15 Mar 2007
Coupling light from a 980 nm high-power diode laser into a single mode fiber can be done more efficiently by forming a microlens at the end of the fiber, say researchers in Taiwan.
Forming a tiny microlens at the end of single mode fiber (SMF) increases the coupling efficiency between the fiber and a high-power 980 nm laser diode. That's according to researchers in Taiwan who say that their asymmetric elliptical-cone-shaped microlens (AECSM) gives coupling efficiencies as high as 85% for diodes with aspect ratios as high as 5. (Optics Express 15 1434)
What's more, the group says it can fabricate the AECSMs in a single-step process that is reproducible and offers high throughput.
"The single-step technique could be a powerful tool to fabricate any specified lens shape for efficient coupling," researcher Yu-Kuan Lu told optics.org. "AECSMs could also be used for free-space coupling for fiber base systems such as SMFs to multi-mode fibers, SMFs to chromium-doped fibers and SMF to waveguides."
The first phase of the process involves grinding the tip of the fiber to produce what the researchers call an asymmetric elliptic-cone-shaped fiber endface (AECSFE). To do this, Lu and colleagues apply a variable torque to the grinder's fiber holder, which changes the pressure between the fiber tip and the grinding film.

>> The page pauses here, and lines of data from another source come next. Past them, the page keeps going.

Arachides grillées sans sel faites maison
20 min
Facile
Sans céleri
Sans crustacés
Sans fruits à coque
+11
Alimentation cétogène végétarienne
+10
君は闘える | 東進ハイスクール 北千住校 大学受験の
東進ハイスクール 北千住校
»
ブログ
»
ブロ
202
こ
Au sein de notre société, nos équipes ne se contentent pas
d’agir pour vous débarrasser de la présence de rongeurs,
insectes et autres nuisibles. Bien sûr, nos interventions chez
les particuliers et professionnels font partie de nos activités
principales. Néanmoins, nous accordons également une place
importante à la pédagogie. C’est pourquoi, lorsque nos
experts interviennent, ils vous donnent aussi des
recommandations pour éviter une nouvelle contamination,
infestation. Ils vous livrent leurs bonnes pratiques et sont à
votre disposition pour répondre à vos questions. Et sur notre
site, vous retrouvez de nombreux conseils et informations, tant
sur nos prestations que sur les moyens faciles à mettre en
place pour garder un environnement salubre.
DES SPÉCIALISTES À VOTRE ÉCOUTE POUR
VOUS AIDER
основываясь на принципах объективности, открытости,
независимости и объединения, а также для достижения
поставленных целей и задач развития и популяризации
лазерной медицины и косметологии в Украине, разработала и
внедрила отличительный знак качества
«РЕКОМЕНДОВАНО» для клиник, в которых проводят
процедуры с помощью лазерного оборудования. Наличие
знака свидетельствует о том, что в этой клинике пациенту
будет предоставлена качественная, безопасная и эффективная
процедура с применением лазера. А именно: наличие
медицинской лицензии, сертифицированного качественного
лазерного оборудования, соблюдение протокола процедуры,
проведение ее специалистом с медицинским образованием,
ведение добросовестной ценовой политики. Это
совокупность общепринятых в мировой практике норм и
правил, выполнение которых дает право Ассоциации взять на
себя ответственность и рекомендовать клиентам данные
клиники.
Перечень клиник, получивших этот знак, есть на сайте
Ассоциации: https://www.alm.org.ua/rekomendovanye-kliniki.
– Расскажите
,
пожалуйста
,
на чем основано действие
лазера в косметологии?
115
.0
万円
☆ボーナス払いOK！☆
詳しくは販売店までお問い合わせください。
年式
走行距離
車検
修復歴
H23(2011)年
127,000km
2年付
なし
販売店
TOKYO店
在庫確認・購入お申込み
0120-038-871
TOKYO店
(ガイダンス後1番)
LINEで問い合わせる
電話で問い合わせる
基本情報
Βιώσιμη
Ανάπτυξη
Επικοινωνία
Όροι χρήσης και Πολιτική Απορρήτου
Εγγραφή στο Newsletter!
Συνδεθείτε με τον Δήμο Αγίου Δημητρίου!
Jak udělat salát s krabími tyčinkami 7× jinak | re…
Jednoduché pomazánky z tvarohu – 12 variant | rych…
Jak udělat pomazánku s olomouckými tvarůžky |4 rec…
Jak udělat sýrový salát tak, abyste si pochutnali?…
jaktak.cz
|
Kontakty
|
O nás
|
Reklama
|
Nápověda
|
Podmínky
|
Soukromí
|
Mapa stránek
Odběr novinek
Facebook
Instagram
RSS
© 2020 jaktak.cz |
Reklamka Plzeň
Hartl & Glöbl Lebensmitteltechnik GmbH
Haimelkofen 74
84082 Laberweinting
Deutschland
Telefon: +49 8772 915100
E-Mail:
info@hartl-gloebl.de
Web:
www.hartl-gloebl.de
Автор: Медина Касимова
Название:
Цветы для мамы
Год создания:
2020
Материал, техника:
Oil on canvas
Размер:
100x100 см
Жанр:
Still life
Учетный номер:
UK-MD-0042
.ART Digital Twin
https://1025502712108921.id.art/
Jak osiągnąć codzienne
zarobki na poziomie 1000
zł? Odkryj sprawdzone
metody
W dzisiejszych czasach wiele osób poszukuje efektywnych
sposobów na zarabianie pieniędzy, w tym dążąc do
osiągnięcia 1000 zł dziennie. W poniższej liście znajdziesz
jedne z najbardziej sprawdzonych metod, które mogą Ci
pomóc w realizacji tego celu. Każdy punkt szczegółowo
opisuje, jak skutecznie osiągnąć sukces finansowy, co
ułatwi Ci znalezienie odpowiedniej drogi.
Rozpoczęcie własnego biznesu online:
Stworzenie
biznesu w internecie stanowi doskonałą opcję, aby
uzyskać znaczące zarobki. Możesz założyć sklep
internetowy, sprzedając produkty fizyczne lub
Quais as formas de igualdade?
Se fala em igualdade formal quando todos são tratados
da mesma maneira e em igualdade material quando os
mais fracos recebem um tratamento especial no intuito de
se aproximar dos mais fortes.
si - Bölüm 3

"The material removal rate of the fiber tip is changed periodically to form different aspect ratios of AECSFE to match the far-field of the high-power laser," explained Lu. "Fabricating large aspect ratios was a challenge to avoid breaking the fibers. The key is to obtain various aspect ratios of AECSFE under limited applied pressure restrictions."
Lu says that the average time to shape an AECSFE is around ten minutes. Once the endface is fabricated, the microlens is formed by heating the fiber tip in a fusion splicer for just three seconds. According to Lu, controlling the radii of curvature of the microlens is crucial to ensure efficient coupling.
"In order to do little fusing, short arc times, large arc currents and long arc distances were required when fabricating the microlenses," commented Lu. "The radii of curvature will change the phase of the laser light and the phase matching between the transformed laser mode and the single mode fiber. Improper values of radii of curvature may cause large coupling losses of more than 3dB (50%)."
To highlight the reproducibility of their technique, Lu and colleagues measured the coupling efficiencies of 30 samples. They report that the best measured coupling efficiency between a 980 nm laser diode and a single mode fiber was 85% and the average coupling efficiency was 71%.
The team is now planning to automate the grinding technique. "Specified shapes of fiber microlens will be modelled by envelope theory for particular applications," concluded Lu. "This approach will be more flexible than the present single-step grinding method."
This work was carried out by researchers at Taiwan's National Sun Yat-Sen University and Cheng-Shiu University.